**Action item**
Render every line of the data exactly as written, and leave out the pictures.
= Beginning of Section =
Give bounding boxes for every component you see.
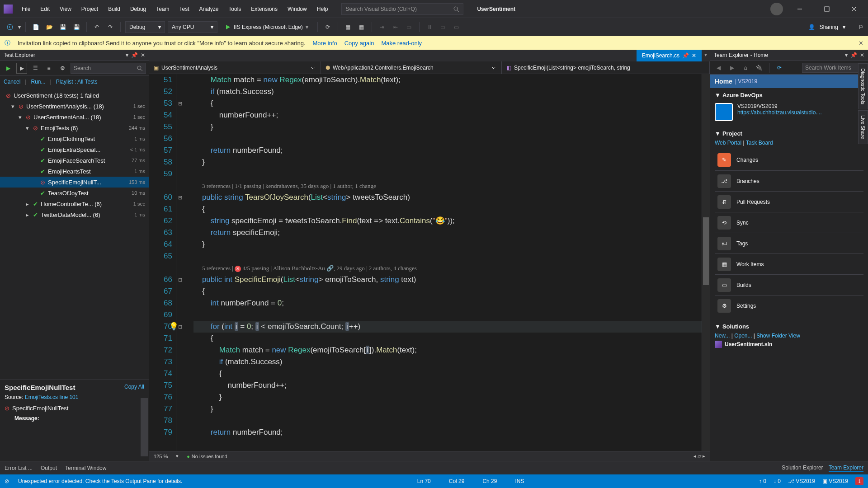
start-debug-button[interactable]: IIS Express (Microsoft Edge)▾	[220, 24, 313, 30]
error-list-tab[interactable]: Error List ...	[5, 465, 33, 471]
close-pane-icon[interactable]: ✕	[141, 52, 145, 58]
zoom-level[interactable]: 125 %	[154, 454, 168, 459]
pin-icon[interactable]: 📌	[131, 52, 138, 58]
test-row[interactable]: ✔ EmojiHeartsTest 1 ms	[0, 166, 149, 177]
publish-up[interactable]: ↑ 0	[759, 478, 766, 484]
te-tile-tags[interactable]: 🏷Tags	[715, 233, 863, 253]
menu-help[interactable]: Help	[312, 4, 333, 14]
te-tile-work-items[interactable]: ▦Work Items	[715, 253, 863, 274]
branch-indicator[interactable]: ⎇ VS2019	[788, 478, 815, 484]
diagnostic-tools-tab[interactable]: Diagnostic Tools	[858, 63, 868, 109]
menu-file[interactable]: File	[17, 4, 35, 14]
tb-icon[interactable]: ▭	[451, 22, 462, 33]
platform-combo[interactable]: Any CPU▾	[168, 21, 217, 33]
solution-explorer-tab[interactable]: Solution Explorer	[782, 465, 823, 472]
output-tab[interactable]: Output	[41, 465, 57, 471]
azure-devops-header[interactable]: ▼Azure DevOps	[715, 92, 863, 99]
undo-button[interactable]: ↶	[91, 22, 102, 33]
menu-view[interactable]: View	[55, 4, 76, 14]
test-row[interactable]: ✔ TearsOfJoyTest 10 ms	[0, 188, 149, 198]
te-tile-pull-requests[interactable]: ⇵Pull Requests	[715, 191, 863, 212]
issues-indicator[interactable]: ●No issues found	[187, 454, 227, 459]
config-combo[interactable]: Debug▾	[125, 21, 165, 33]
user-avatar-icon[interactable]	[770, 3, 783, 15]
terminal-tab[interactable]: Terminal Window	[65, 465, 106, 471]
editor-tab[interactable]: EmojiSearch.cs 📌 ✕	[637, 50, 702, 61]
more-info-link[interactable]: More info	[312, 40, 337, 47]
tb-icon[interactable]: ⇥	[377, 22, 387, 33]
run-all-icon[interactable]: ▶	[3, 63, 14, 74]
test-row[interactable]: ✔ EmojiExtraSpecial... < 1 ms	[0, 144, 149, 155]
redo-button[interactable]: ↷	[105, 22, 116, 33]
close-pane-icon[interactable]: ✕	[860, 52, 864, 58]
back-button[interactable]	[5, 22, 15, 33]
tb-icon[interactable]: ▦	[343, 22, 354, 33]
task-board-link[interactable]: Task Board	[746, 140, 773, 146]
test-row[interactable]: ▸ ✔ HomeControllerTe... (6) 1 sec	[0, 198, 149, 209]
menu-tools[interactable]: Tools	[224, 4, 245, 14]
menu-test[interactable]: Test	[175, 4, 194, 14]
back-icon[interactable]: ◀	[713, 62, 724, 73]
te-tile-branches[interactable]: ⎇Branches	[715, 170, 863, 191]
repo-url-link[interactable]: https://abuchholtzau.visualstudio....	[737, 109, 822, 116]
minimize-button[interactable]	[789, 3, 810, 15]
pin-icon[interactable]: 📌	[682, 52, 689, 59]
settings-icon[interactable]: ⚙	[57, 63, 68, 74]
scroll-map[interactable]	[702, 74, 710, 451]
live-share-icon[interactable]: 👤	[808, 24, 815, 30]
quick-search-input[interactable]: Search Visual Studio (Ctrl+Q)	[341, 3, 463, 15]
project-header[interactable]: ▼Project	[715, 130, 863, 137]
make-readonly-link[interactable]: Make read-only	[381, 40, 422, 47]
source-link[interactable]: EmojiTests.cs line 101	[25, 394, 79, 400]
code-editor[interactable]: 515253545556575859 606162636465 66676869…	[149, 74, 710, 451]
te-tile-changes[interactable]: ✎Changes	[715, 150, 863, 170]
menu-analyze[interactable]: Analyze	[195, 4, 223, 14]
maximize-button[interactable]	[816, 3, 837, 15]
te-tile-settings[interactable]: ⚙Settings	[715, 295, 863, 316]
cancel-link[interactable]: Cancel	[4, 79, 20, 85]
tb-icon[interactable]: ▭	[404, 22, 415, 33]
forward-icon[interactable]: ▶	[726, 62, 737, 73]
test-row[interactable]: ▾ ⊘ UserSentimentAnal... (18) 1 sec	[0, 112, 149, 122]
test-row[interactable]: ✔ EmojiFaceSearchTest 77 ms	[0, 155, 149, 166]
tb-icon[interactable]: ⇤	[390, 22, 401, 33]
tb-icon[interactable]: ▭	[438, 22, 448, 33]
menu-debug[interactable]: Debug	[126, 4, 151, 14]
test-row[interactable]: ▾ ⊘ EmojiTests (6) 244 ms	[0, 122, 149, 133]
work-items-search[interactable]: Search Work Items	[802, 63, 865, 73]
sharing-button[interactable]: Sharing	[820, 24, 838, 30]
copy-all-link[interactable]: Copy All	[124, 384, 144, 390]
dropdown-icon[interactable]: ▾	[126, 52, 128, 58]
dropdown-icon[interactable]: ▾	[845, 52, 848, 58]
menu-extensions[interactable]: Extensions	[246, 4, 282, 14]
test-search-input[interactable]: Search	[71, 63, 146, 74]
run-icon[interactable]: ▶	[16, 63, 27, 74]
menu-team[interactable]: Team	[151, 4, 174, 14]
test-row[interactable]: ▾ ⊘ UserSentimentAnalysis... (18) 1 sec	[0, 101, 149, 112]
nav-class-combo[interactable]: ⬢WebApplication2.Controllers.EmojiSearch	[321, 61, 502, 74]
save-all-button[interactable]: 💾	[71, 22, 82, 33]
open-button[interactable]: 📂	[44, 22, 55, 33]
tb-icon[interactable]: ▦	[356, 22, 367, 33]
te-home-banner[interactable]: Home | VS2019 ▾	[710, 75, 868, 88]
tree-root[interactable]: ⊘ UserSentiment (18 tests) 1 failed	[0, 90, 149, 101]
new-item-button[interactable]: 📄	[30, 22, 41, 33]
solutions-header[interactable]: ▼Solutions	[715, 323, 863, 330]
menu-build[interactable]: Build	[104, 4, 125, 14]
group-icon[interactable]: ☰	[30, 63, 41, 74]
close-button[interactable]	[844, 3, 864, 15]
scrollbar[interactable]	[141, 398, 148, 456]
refresh-button[interactable]: ⟳	[322, 22, 333, 33]
copy-again-link[interactable]: Copy again	[344, 40, 374, 47]
publish-down[interactable]: ↓ 0	[774, 478, 781, 484]
nav-method-combo[interactable]: ◧SpecificEmoji(List<string> emojiToSearc…	[502, 61, 710, 74]
tab-overflow-icon[interactable]: ▾	[702, 50, 710, 61]
team-explorer-tab[interactable]: Team Explorer	[829, 465, 863, 472]
close-tab-icon[interactable]: ✕	[692, 52, 696, 59]
te-tile-sync[interactable]: ⟲Sync	[715, 212, 863, 233]
solution-item[interactable]: UserSentiment.sln	[715, 339, 863, 350]
close-infobar-button[interactable]: ✕	[859, 40, 863, 47]
home-icon[interactable]: ⌂	[740, 62, 751, 73]
new-solution-link[interactable]: New...	[715, 333, 730, 339]
nav-project-combo[interactable]: ▣UserSentimentAnalysis	[149, 61, 321, 74]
= End of Section =
**Task solution**
Give bounding boxes for every component you see.
start-debug-button[interactable]: IIS Express (Microsoft Edge)▾	[220, 24, 313, 30]
error-list-tab[interactable]: Error List ...	[5, 465, 33, 471]
close-pane-icon[interactable]: ✕	[141, 52, 145, 58]
zoom-level[interactable]: 125 %	[154, 454, 168, 459]
pin-icon[interactable]: 📌	[131, 52, 138, 58]
test-row[interactable]: ✔ EmojiHeartsTest 1 ms	[0, 166, 149, 177]
publish-up[interactable]: ↑ 0	[759, 478, 766, 484]
te-tile-tags[interactable]: 🏷Tags	[715, 233, 863, 253]
menu-help[interactable]: Help	[312, 4, 333, 14]
te-tile-work-items[interactable]: ▦Work Items	[715, 253, 863, 274]
branch-indicator[interactable]: ⎇ VS2019	[788, 478, 815, 484]
diagnostic-tools-tab[interactable]: Diagnostic Tools	[858, 63, 868, 109]
menu-file[interactable]: File	[17, 4, 35, 14]
tb-icon[interactable]: ▭	[451, 22, 462, 33]
platform-combo[interactable]: Any CPU▾	[168, 21, 217, 33]
solution-explorer-tab[interactable]: Solution Explorer	[782, 465, 823, 472]
output-tab[interactable]: Output	[41, 465, 57, 471]
azure-devops-header[interactable]: ▼Azure DevOps	[715, 92, 863, 99]
undo-button[interactable]: ↶	[91, 22, 102, 33]
menu-view[interactable]: View	[55, 4, 76, 14]
test-row[interactable]: ✔ TearsOfJoyTest 10 ms	[0, 188, 149, 198]
te-tile-pull-requests[interactable]: ⇵Pull Requests	[715, 191, 863, 212]
issues-indicator[interactable]: ●No issues found	[187, 454, 227, 459]
config-combo[interactable]: Debug▾	[125, 21, 165, 33]
user-avatar-icon[interactable]	[770, 3, 783, 15]
terminal-tab[interactable]: Terminal Window	[65, 465, 106, 471]
editor-tab[interactable]: EmojiSearch.cs 📌 ✕	[637, 50, 702, 61]
more-info-link[interactable]: More info	[312, 40, 337, 47]
tb-icon[interactable]: ⇥	[377, 22, 387, 33]
run-all-icon[interactable]: ▶	[3, 63, 14, 74]
test-row[interactable]: ✔ EmojiExtraSpecial... < 1 ms	[0, 144, 149, 155]
redo-button[interactable]: ↷	[105, 22, 116, 33]
close-pane-icon[interactable]: ✕	[860, 52, 864, 58]
back-button[interactable]	[5, 22, 15, 33]
tb-icon[interactable]: ▦	[343, 22, 354, 33]
task-board-link[interactable]: Task Board	[746, 140, 773, 146]
test-row[interactable]: ▸ ✔ HomeControllerTe... (6) 1 sec	[0, 198, 149, 209]
menu-tools[interactable]: Tools	[224, 4, 245, 14]
menu-test[interactable]: Test	[175, 4, 194, 14]
back-icon[interactable]: ◀	[713, 62, 724, 73]
te-tile-branches[interactable]: ⎇Branches	[715, 170, 863, 191]
repo-url-link[interactable]: https://abuchholtzau.visualstudio....	[737, 109, 822, 116]
minimize-button[interactable]	[789, 3, 810, 15]
pin-icon[interactable]: 📌	[682, 52, 689, 59]
settings-icon[interactable]: ⚙	[57, 63, 68, 74]
scroll-map[interactable]	[702, 74, 710, 451]
live-share-icon[interactable]: 👤	[808, 24, 815, 30]
quick-search-input[interactable]: Search Visual Studio (Ctrl+Q)	[341, 3, 463, 15]
project-header[interactable]: ▼Project	[715, 130, 863, 137]
make-readonly-link[interactable]: Make read-only	[381, 40, 422, 47]
source-link[interactable]: EmojiTests.cs line 101	[25, 394, 79, 400]
code-editor[interactable]: 515253545556575859 606162636465 66676869…	[149, 74, 710, 451]
te-tile-changes[interactable]: ✎Changes	[715, 150, 863, 170]
menu-analyze[interactable]: Analyze	[195, 4, 223, 14]
maximize-button[interactable]	[816, 3, 837, 15]
te-tile-settings[interactable]: ⚙Settings	[715, 295, 863, 316]
cancel-link[interactable]: Cancel	[4, 79, 20, 85]
tb-icon[interactable]: ▭	[404, 22, 415, 33]
forward-icon[interactable]: ▶	[726, 62, 737, 73]
test-row[interactable]: ▾ ⊘ UserSentimentAnal... (18) 1 sec	[0, 112, 149, 122]
test-row[interactable]: ✔ EmojiFaceSearchTest 77 ms	[0, 155, 149, 166]
tb-icon[interactable]: ⇤	[390, 22, 401, 33]
tb-icon[interactable]: ▭	[438, 22, 448, 33]
menu-debug[interactable]: Debug	[126, 4, 151, 14]
test-row[interactable]: ▾ ⊘ EmojiTests (6) 244 ms	[0, 122, 149, 133]
work-items-search[interactable]: Search Work Items	[802, 63, 865, 73]
sharing-button[interactable]: Sharing	[820, 24, 838, 30]
copy-all-link[interactable]: Copy All	[124, 384, 144, 390]
dropdown-icon[interactable]: ▾	[126, 52, 128, 58]
dropdown-icon[interactable]: ▾	[845, 52, 848, 58]
menu-extensions[interactable]: Extensions	[246, 4, 282, 14]
test-search-input[interactable]: Search	[71, 63, 146, 74]
run-icon[interactable]: ▶	[16, 63, 27, 74]
menu-team[interactable]: Team	[151, 4, 174, 14]
test-row[interactable]: ▾ ⊘ UserSentimentAnalysis... (18) 1 sec	[0, 101, 149, 112]
nav-class-combo[interactable]: ⬢WebApplication2.Controllers.EmojiSearch	[321, 61, 502, 74]
save-all-button[interactable]: 💾	[71, 22, 82, 33]
open-button[interactable]: 📂	[44, 22, 55, 33]
tb-icon[interactable]: ▦	[356, 22, 367, 33]
te-home-banner[interactable]: Home | VS2019 ▾	[710, 75, 868, 88]
tree-root[interactable]: ⊘ UserSentiment (18 tests) 1 failed	[0, 90, 149, 101]
new-item-button[interactable]: 📄	[30, 22, 41, 33]
solutions-header[interactable]: ▼Solutions	[715, 323, 863, 330]
menu-build[interactable]: Build	[104, 4, 125, 14]
group-icon[interactable]: ☰	[30, 63, 41, 74]
close-button[interactable]	[844, 3, 864, 15]
scrollbar[interactable]	[141, 398, 148, 456]
refresh-button[interactable]: ⟳	[322, 22, 333, 33]
copy-again-link[interactable]: Copy again	[344, 40, 374, 47]
publish-down[interactable]: ↓ 0	[774, 478, 781, 484]
nav-method-combo[interactable]: ◧SpecificEmoji(List<string> emojiToSearc…	[502, 61, 710, 74]
tab-overflow-icon[interactable]: ▾	[702, 50, 710, 61]
team-explorer-tab[interactable]: Team Explorer	[829, 465, 863, 472]
close-tab-icon[interactable]: ✕	[692, 52, 696, 59]
te-tile-sync[interactable]: ⟲Sync	[715, 212, 863, 233]
solution-item[interactable]: UserSentiment.sln	[715, 339, 863, 350]
close-infobar-button[interactable]: ✕	[859, 40, 863, 47]
home-icon[interactable]: ⌂	[740, 62, 751, 73]
new-solution-link[interactable]: New...	[715, 333, 730, 339]
nav-project-combo[interactable]: ▣UserSentimentAnalysis	[149, 61, 321, 74]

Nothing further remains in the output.